Today it would be unimaginable, but at the beginning of the 20th Century, incubators holding premature babies were a sideshow in NYC because that was the only way to introduce what was at that time, cutting edge medical technology, to the nation.
A German born and trained physician, Dr Martin A Couney brought knowledge and experience of incubators to NYC when he immigrated here and settled in Coney Island in 1903. Only in retrospect can we marvel at the good luck that caused this highly qualified man to relocate to NYC. Lacking any other way to get people to accept what he offered he set up a Coney Island sideshow with a sign saying “Infant Incubators with Living Infants’ and people paid 25 cents each to come and look at the babies as they battled for their lives.
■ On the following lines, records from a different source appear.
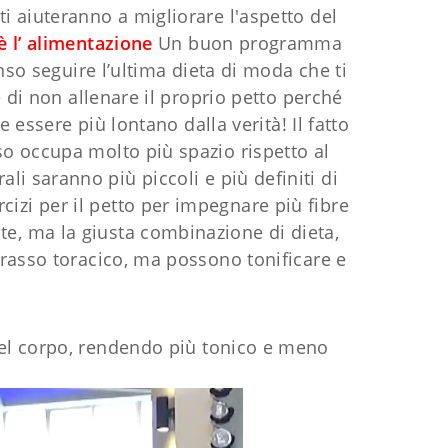
ti aiuteranno a migliorare l'aspetto del
è l’ alimentazione
Un buon programma
so seguire l’ultima dieta di moda che ti
di non allenare il proprio petto perché
essere più lontano dalla verità! Il fatto
sso occupa molto più spazio rispetto al
li saranno più piccoli e più definiti di
izi per il petto per impegnare più fibre
e, ma la giusta combinazione di dieta,
 grasso toracico, ma possono tonificare e
 del corpo, rendendo più tonico e meno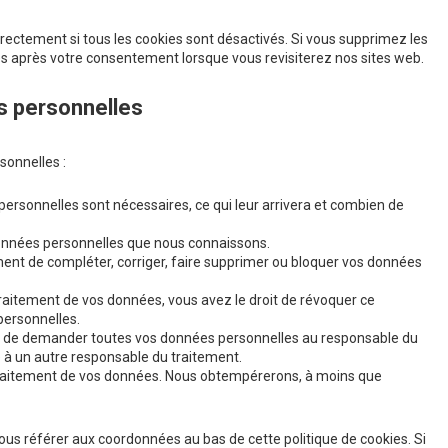
rectement si tous les cookies sont désactivés. Si vous supprimez les
és après votre consentement lorsque vous revisiterez nos sites web.
s personnelles
sonnelles :
personnelles sont nécessaires, ce qui leur arrivera et combien de
 données personnelles que nous connaissons.
moment de compléter, corriger, faire supprimer ou bloquer vos données
aitement de vos données, vous avez le droit de révoquer ce
personnelles.
oit de demander toutes vos données personnelles au responsable du
té à un autre responsable du traitement.
 traitement de vos données. Nous obtempérerons, à moins que
 vous référer aux coordonnées au bas de cette politique de cookies. Si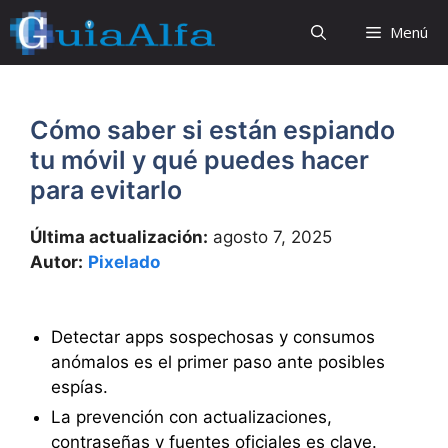
Saltar
Menú
al
contenido
Cómo saber si están espiando
tu móvil y qué puedes hacer
para evitarlo
Última actualización:
agosto 7, 2025
Autor:
Pixelado
Detectar apps sospechosas y consumos
anómalos es el primer paso ante posibles
espías.
La prevención con actualizaciones,
contraseñas y fuentes oficiales es clave.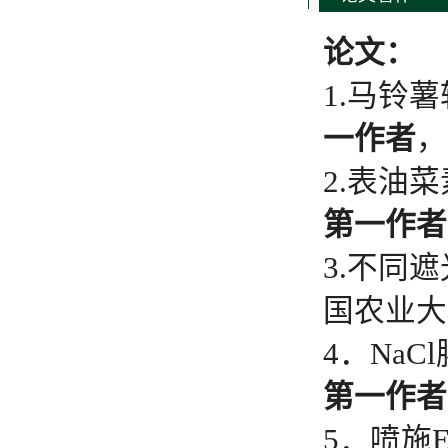
论文：
1.马铃薯
一作者
，
2.表油
第一作者
3.不同
国农业大学学报
4．Na
第一作者
5．喷施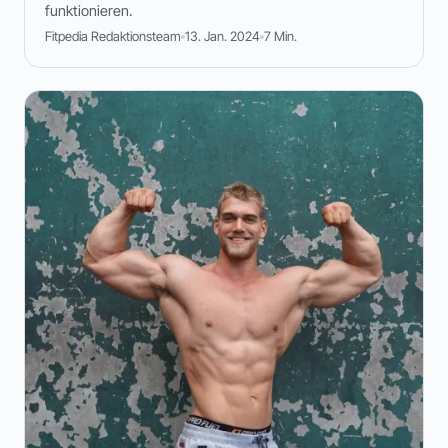
funktionieren.
Fitpedia Redaktionsteam
13. Jan. 2024
7 Min.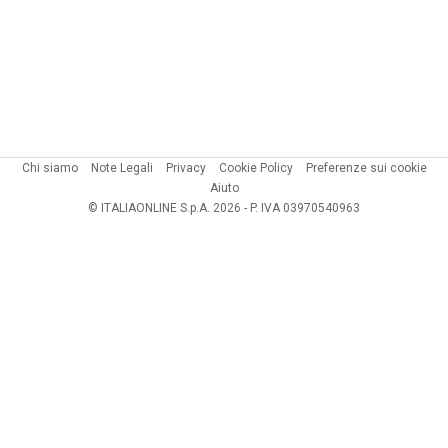
Chi siamo
Note Legali
Privacy
Cookie Policy
Preferenze sui cookie
Aiuto
© ITALIAONLINE S.p.A. 2026 - P. IVA 03970540963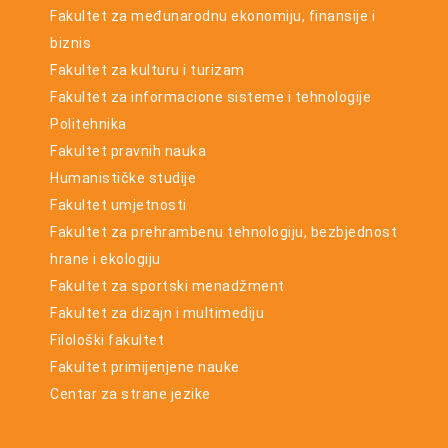
Fakultet za međunarodnu ekonomiju, finansije i
biznis
Fakultet za kulturu i turizam
Fakultet za informacione sisteme i tehnologije
Politehnika
Fakultet pravnih nauka
Humanističke studije
Fakultet umjetnosti
Fakultet za prehrambenu tehnologiju, bezbjednost
hrane i ekologiju
Fakultet za sportski menadžment
Fakultet za dizajn i multimediju
Filološki fakultet
Fakultet primijenjene nauke
Centar za strane jezike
Many in the medical profession heavily disaproved both of the treatment and the sideshow but it was the only treatment on offer for premature babies who mostly died from Hyaline membrane disease at this time because their lungs weren’t functioning properly due to their prematurity. Doctors treating premature babies did not hang back. They sent thousands of babies to Dr Couney in the hope of saving them.
His sideshow continued for 40 years, up until the technology was widely accepted, and out of the 80000 babies he treated, 6,5000 survived a huge advance on what had happened previously. In 1937 Dr Couney was honored by the New York Medical Society for his pioneering work, a much delayed public recognition of his groundbreaking work.